Detection of in situ apoptosis by the terminal deoxynucleotidyl transferase–mediated dUTP nick-end labeling assay.

EAE mice induced by the adoptive transfer method were sacrificed by total body perfusion with PBS (pH 7.4). Once spinal cords were dissected out, they were cut roughly into 8 uniform blocks about 1-mm long, embedded in OCT, and snap frozen in liquid nitrogen. Five-micron–thick frozen sections were cut on a cryostat, placed on Superfrost Plus slides (Fisher Scientific, Pittsburgh, Pennsylvania, USA), and stored at –70°C. Terminal deoxynucleotidyl transferase-mediated dUTP nick-end labeling (TUNEL) was carried out according to manufacturer’s (Boehringer Mannheim GmbH, Mannheim, Germany) recommendations. Briefly, sections were fixed in 4% paraformaldehyde for 30 minutes, and permeabilized for 2 minutes in a 0.1% Triton X-100 in a 0.1% sodium citrate solution.
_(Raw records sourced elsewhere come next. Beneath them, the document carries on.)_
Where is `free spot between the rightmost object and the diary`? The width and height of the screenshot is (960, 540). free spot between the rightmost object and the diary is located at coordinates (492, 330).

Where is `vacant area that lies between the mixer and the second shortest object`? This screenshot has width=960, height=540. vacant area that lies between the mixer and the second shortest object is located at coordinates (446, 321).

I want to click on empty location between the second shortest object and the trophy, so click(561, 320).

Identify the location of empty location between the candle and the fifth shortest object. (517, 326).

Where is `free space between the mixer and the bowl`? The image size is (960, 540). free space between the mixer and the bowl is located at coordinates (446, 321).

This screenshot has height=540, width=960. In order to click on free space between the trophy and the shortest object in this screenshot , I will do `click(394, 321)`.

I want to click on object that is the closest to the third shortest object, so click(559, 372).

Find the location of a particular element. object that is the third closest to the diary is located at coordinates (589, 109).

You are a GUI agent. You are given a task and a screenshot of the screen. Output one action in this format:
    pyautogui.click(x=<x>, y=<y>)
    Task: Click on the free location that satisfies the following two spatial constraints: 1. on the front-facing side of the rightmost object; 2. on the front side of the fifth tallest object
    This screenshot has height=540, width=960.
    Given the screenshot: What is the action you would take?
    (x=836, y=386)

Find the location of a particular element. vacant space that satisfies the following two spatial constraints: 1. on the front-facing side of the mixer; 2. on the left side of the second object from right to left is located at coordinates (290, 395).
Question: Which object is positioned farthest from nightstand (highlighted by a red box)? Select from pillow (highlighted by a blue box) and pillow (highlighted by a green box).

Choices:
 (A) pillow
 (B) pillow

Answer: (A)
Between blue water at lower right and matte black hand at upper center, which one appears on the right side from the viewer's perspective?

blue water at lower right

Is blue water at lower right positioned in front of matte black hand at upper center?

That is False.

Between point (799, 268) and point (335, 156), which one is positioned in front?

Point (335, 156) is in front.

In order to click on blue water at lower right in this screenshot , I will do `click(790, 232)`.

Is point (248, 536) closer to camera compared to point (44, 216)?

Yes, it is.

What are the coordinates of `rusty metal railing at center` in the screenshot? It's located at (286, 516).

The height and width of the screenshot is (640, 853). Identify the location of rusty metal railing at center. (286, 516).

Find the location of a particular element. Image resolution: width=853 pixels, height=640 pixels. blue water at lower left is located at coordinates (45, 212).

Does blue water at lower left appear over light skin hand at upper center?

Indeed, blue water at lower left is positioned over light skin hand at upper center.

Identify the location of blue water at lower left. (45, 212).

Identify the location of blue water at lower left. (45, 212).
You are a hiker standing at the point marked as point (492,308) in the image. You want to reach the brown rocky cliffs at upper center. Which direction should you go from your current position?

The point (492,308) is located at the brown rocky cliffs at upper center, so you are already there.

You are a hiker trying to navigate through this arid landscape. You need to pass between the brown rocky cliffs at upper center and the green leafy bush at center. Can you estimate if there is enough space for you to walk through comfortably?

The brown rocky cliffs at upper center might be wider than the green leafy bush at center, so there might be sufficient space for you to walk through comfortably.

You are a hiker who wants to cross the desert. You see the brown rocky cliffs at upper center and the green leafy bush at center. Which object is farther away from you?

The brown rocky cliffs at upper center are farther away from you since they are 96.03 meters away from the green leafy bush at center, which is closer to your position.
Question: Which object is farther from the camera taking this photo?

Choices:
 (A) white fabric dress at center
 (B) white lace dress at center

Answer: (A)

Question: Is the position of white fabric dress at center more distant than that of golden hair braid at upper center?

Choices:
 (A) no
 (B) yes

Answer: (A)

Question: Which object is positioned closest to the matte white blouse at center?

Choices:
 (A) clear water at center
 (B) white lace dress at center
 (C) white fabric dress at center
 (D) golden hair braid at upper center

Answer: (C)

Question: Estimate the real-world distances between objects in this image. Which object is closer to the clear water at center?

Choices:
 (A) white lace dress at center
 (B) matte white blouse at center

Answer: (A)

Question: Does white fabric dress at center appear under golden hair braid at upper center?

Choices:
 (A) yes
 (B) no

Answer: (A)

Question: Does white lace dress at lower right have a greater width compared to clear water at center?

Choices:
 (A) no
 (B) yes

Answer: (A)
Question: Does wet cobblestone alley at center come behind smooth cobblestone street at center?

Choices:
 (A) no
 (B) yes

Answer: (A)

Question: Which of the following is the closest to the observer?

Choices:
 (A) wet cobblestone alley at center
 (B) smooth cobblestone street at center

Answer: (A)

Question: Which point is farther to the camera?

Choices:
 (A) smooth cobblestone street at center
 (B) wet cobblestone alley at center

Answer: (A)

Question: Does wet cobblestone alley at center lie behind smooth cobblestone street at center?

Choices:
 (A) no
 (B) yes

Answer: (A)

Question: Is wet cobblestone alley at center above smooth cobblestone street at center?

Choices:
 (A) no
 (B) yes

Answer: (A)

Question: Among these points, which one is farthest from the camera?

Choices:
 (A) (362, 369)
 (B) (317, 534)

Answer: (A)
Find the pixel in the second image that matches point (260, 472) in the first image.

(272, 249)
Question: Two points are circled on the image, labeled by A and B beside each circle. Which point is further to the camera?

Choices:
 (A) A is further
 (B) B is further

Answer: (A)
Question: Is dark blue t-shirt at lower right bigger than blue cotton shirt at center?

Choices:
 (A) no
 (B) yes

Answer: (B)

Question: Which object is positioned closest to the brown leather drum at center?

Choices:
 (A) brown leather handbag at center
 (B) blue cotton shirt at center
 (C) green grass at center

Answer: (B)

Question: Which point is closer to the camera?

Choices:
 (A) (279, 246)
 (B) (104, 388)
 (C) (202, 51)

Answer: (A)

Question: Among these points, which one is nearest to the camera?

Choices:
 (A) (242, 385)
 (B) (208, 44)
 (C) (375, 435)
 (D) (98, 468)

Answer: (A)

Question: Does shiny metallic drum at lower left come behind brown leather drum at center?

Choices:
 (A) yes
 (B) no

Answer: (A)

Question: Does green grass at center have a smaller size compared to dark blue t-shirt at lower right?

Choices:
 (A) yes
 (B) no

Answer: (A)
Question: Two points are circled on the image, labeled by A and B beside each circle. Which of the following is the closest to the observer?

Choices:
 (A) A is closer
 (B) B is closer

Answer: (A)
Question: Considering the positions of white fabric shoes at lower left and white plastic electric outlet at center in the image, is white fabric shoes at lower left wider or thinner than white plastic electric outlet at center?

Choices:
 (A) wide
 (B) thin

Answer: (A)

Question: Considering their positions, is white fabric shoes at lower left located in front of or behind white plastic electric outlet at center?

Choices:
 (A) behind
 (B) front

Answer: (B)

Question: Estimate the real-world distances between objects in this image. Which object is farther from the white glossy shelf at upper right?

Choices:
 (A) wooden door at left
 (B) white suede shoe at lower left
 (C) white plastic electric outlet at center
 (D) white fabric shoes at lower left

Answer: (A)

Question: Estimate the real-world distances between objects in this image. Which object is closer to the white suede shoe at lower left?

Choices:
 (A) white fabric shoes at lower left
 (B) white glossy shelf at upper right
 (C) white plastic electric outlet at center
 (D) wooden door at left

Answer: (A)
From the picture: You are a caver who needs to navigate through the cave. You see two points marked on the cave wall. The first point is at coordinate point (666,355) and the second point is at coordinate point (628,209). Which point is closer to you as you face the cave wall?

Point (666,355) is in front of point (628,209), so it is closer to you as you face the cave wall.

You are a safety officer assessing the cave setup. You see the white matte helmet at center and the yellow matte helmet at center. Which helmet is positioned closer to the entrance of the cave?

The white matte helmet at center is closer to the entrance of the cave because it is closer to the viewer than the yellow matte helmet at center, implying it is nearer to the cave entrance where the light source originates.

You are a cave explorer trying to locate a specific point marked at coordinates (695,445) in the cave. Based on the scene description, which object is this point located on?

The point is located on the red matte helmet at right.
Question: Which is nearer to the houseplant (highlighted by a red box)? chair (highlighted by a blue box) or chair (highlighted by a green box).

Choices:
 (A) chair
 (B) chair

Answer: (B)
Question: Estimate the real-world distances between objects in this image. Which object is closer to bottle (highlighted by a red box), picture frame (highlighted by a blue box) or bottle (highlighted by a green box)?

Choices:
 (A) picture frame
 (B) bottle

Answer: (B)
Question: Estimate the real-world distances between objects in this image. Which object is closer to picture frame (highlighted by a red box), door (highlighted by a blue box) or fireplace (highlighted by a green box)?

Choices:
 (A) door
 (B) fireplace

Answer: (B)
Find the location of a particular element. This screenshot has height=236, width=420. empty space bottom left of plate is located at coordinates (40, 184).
After blocking for endogenous peroxidase activity with 0.3% hydrogen peroxide, a TUNEL reaction mixture was applied for 60 minutes at 37°C. An anti-fluorescein peroxidase–conjugated antibody (POD) solution was used to detect the incorporation of dUTP, and slides were developed using SG (Vector Laboratories, Burlingame, California, USA) as a substrate. All washes were performed with PBS. Slides were dehydrated in isopropanol and coverslipped in Accumount. TUNEL+ immunoreactivity was detected and counted under light microscopy.

Statistical analyses.

Comparison of the percentage of animals showing clinical disease or relapses between any 2 groups of mice was done by χ2 using Fisher’s exact probability. Comparisons of the mean day of onset of relapse and mean peak disease severity between any 2 groups of mice were analyzed by the Student’s t test. P values less than 0.05 were considered significant.

Results

EAE is enhanced in Fas-deficient SJL mice.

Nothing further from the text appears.